On 29 May, the Central Bank of Myanmar (CBM)
issued two circulars with immediate effect. The first circular asks
governmental agencies to use Kyats (MMK) instead of US dollars (USD) for their
transactions. The second circular is a policy to limit the withdrawal of US
dollars to $10,000 per week for all people and organizations in Myanmar except
a few international organizations such as embassies, UN agencies, bilateral aid
agencies and international NGOs. For the formal, we applaud the CMB’s decision.
MMK ought to be the medium for all financial transactions in Myanmar. The
latter is controversial if not unfitting for the present economic situation in
Myanmar. We anticipate this intervention will cause the development of black
markets for exchanging MMK and US dollars.
U Mya Than, Chairman of the Yangon
Foreign Exchange Committee, told Myanmar Times that “the necessity of using
foreign currency for local payments tends to make exchange rate fluctuations
worse. Some people speculate by buying lots of dollars or withdrawing massive
amounts from their accounts that they do not actually need.” This statement has
merit but it does not address the underlying reason of why people are keeping USD
instead of MMK. The problem lies on the people’s confidence on MMK.
Fundamentally, the confidence is strictly related to the stability of the
purchasing power of MMK. This means the price level viz. the inflation rate.

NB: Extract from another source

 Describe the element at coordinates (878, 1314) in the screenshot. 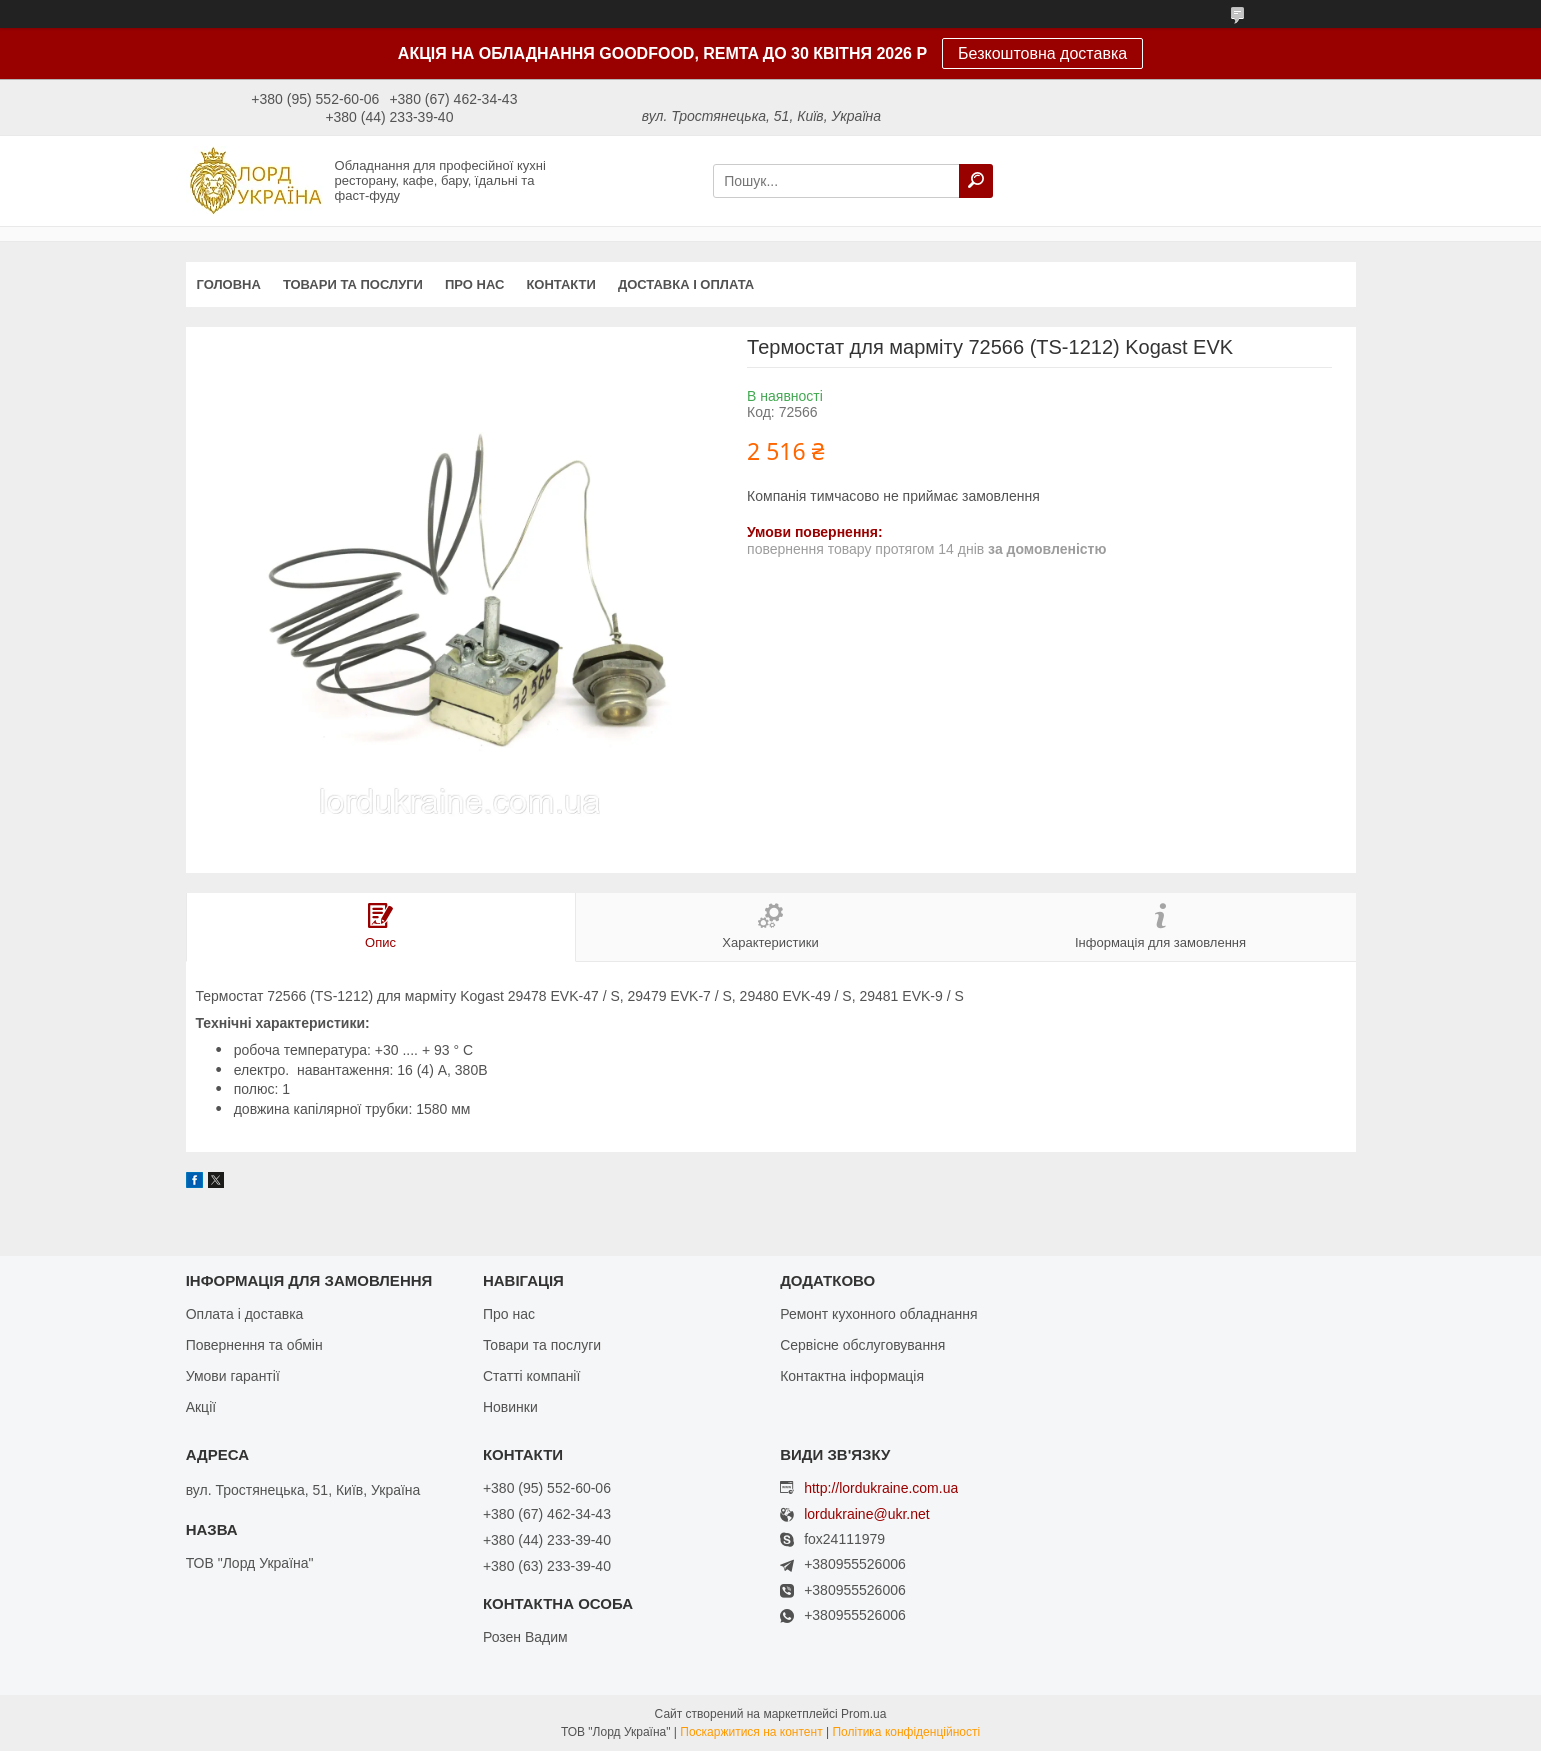 I see `Ремонт кухонного обладнання` at that location.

Myanmar monthly inflation rate has ranged between 6.5% and 7.5%,
which is exceptionally high. This implies value of 1,000 MMK in May depreciates
to 992.5-993.5 MMK in June. Or, a basket of goods that costs 100,000 MMK in May
will require 106,500-107,000 MMK to purchase. Hence most people and firms
incline to hold USD that does not devalue or it fluctuates at a very narrow
band and thus it is the safest medium for savings. Put differently, USD100 in
Myanmar has the same purchasing power over time disregards with the inflation
rate.
Moreover, MMK has
depreciated because the demand of USD has risen in the last two years.

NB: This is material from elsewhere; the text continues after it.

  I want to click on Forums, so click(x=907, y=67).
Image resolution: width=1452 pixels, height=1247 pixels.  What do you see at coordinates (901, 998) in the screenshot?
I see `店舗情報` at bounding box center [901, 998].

According to the CBM’s published information, the reference rates of MMK per
USD on 13 August 2013 was 994 MMK and this rate has depreciated to 1,095 MMK on
4 June 2015. The daily turnover volume of USD on 13 August 2013 was merely
$300, and it rose to about $5.4 millions on
18 December 2014, subsequently it went up to about $4.3 million and
$2.8 million on 10 April 2015 and on 4 June 2015, respectively. At the same
time, according to other source of estimate, exports were $874 million while
the imports were $1,373 million, a trade deficit of $499 million. This figures
show the rise of USD demand in Myanmar, which caused the depreciation of MMK.

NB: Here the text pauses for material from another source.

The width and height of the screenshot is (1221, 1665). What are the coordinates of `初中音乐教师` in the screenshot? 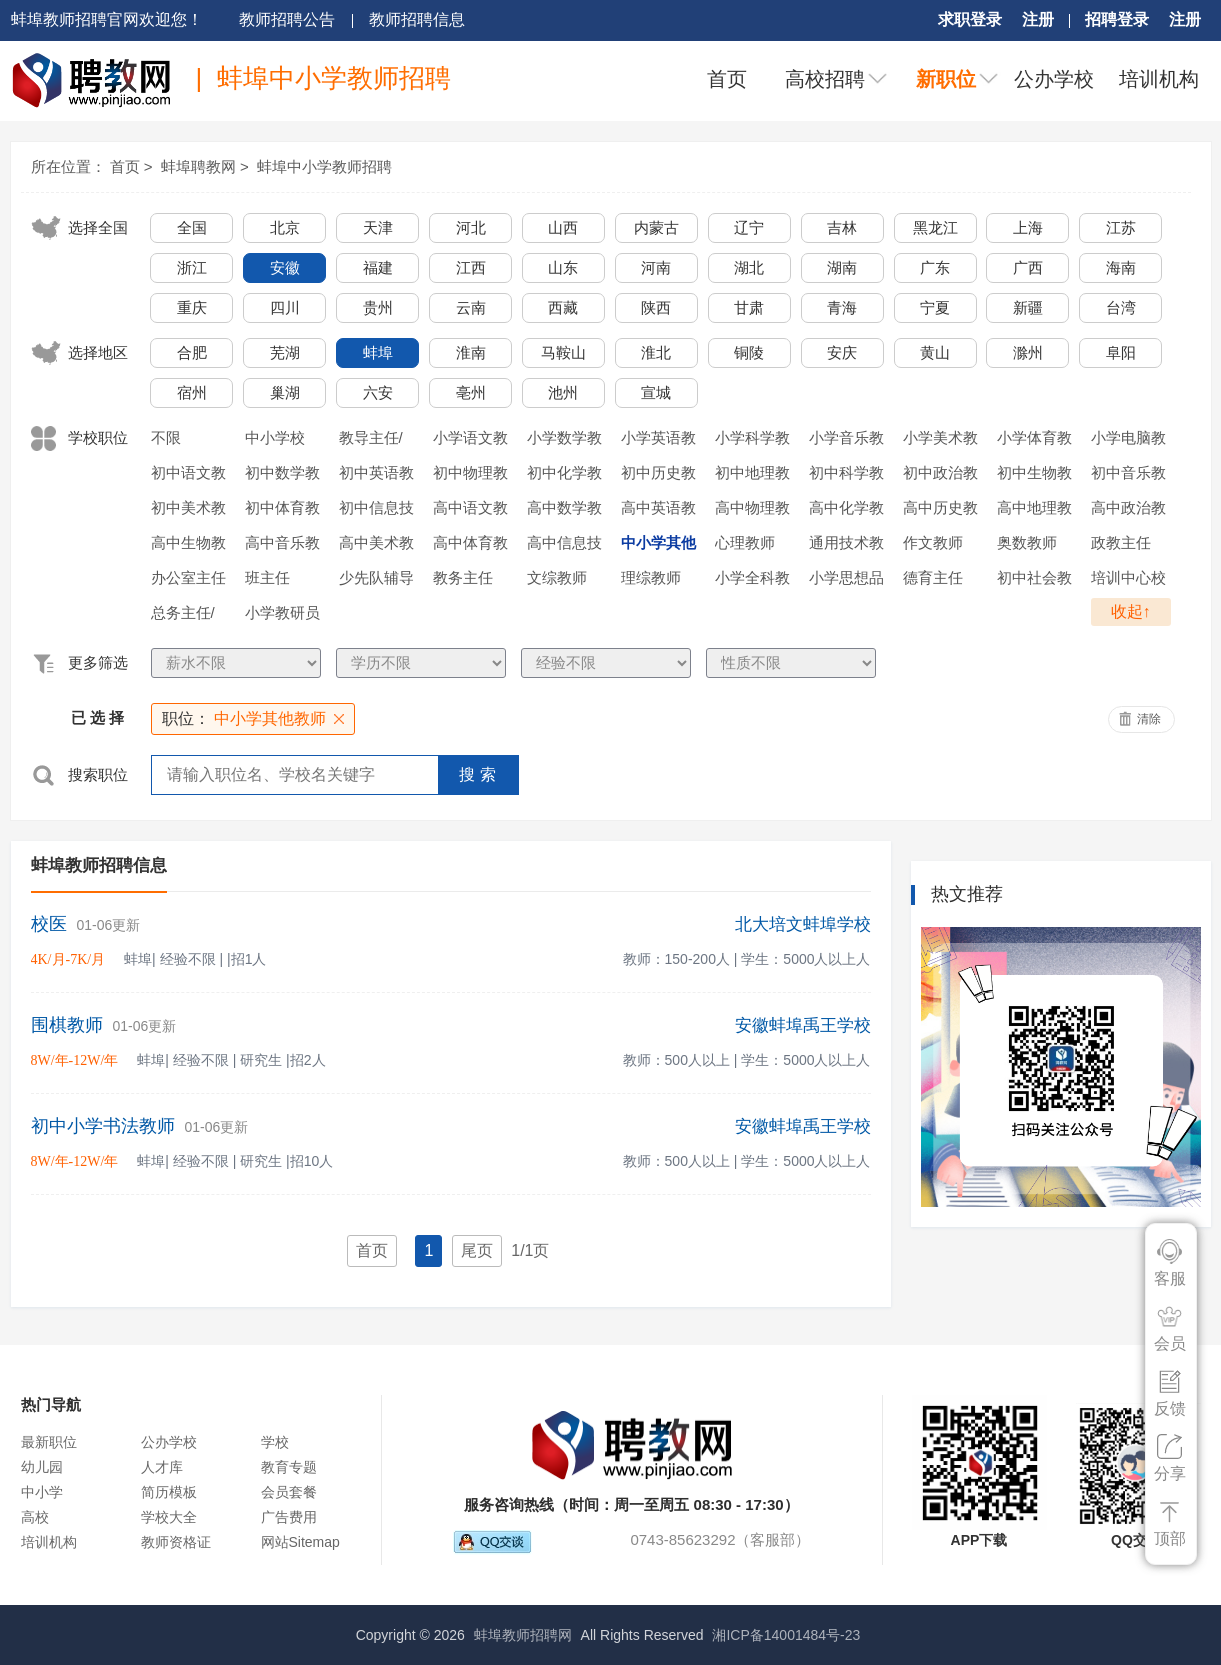 It's located at (1128, 476).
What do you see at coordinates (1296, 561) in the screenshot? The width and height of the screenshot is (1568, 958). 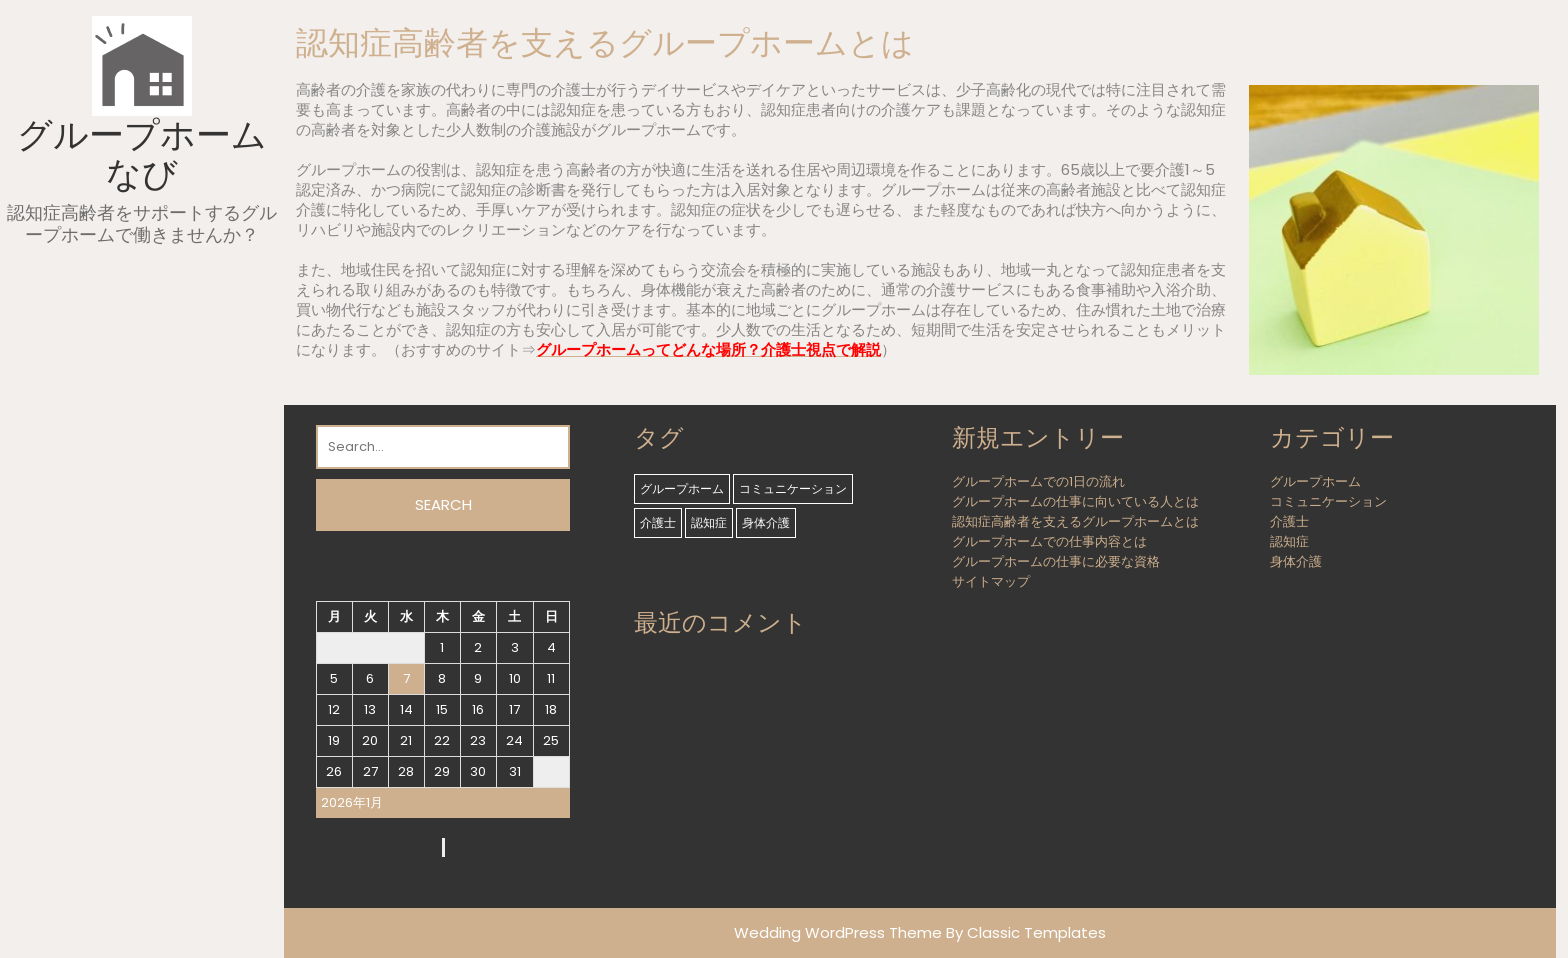 I see `身体介護` at bounding box center [1296, 561].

By imposing a weekly limit
of USD withdrawal will undoubtedly encourage the formation of black market
exchange. Because of the CBM’s restriction, anyone who wants to have more than $10,000 transaction a week will have to seek an
alternative source, which is the black market exchange. No
matter how the authority wishes to restrict the availability of USD, people in
market place certainly have the ability to source it informally. The restriction itself is a good policy
intention, but it is a wrong instrument because it causes distortions in the foreign
exchange market. Thus, the CBM should reconsider its latest approach and re-design a more appropriate measure to curb excessing demand
of USD.
There are at least two
alternatives. Firstly, the CBM ought to resort to interest rate in stabilizing
prices and output level. Presently this measure might be difficult in Myanmar
considering the CBM’s capability but this must not be a reason in avoiding the
use of this policy instrument. Secondly, the restriction of USD has to be
targeted at those who are not in immediate needs. More specifically, USD ought
to be made available to people/firms who require that foreign currency for
business transaction. For example, the CBM could allow those people/firms in
export sector to exchange MMK with those people/firms who are dealing with
imports. Bench marking the availability of USD by based on performances is a
means for facilitating market coordination of the supply and demand of USD and
MMK in the foreign exchange market. Insufficiency of USD because of trade
deficit can be compensated by the rise of inward direct investments. In these
contexts, we urge the policy makers in the CBM to modify its intervention by
introducing those measures that are discussed here.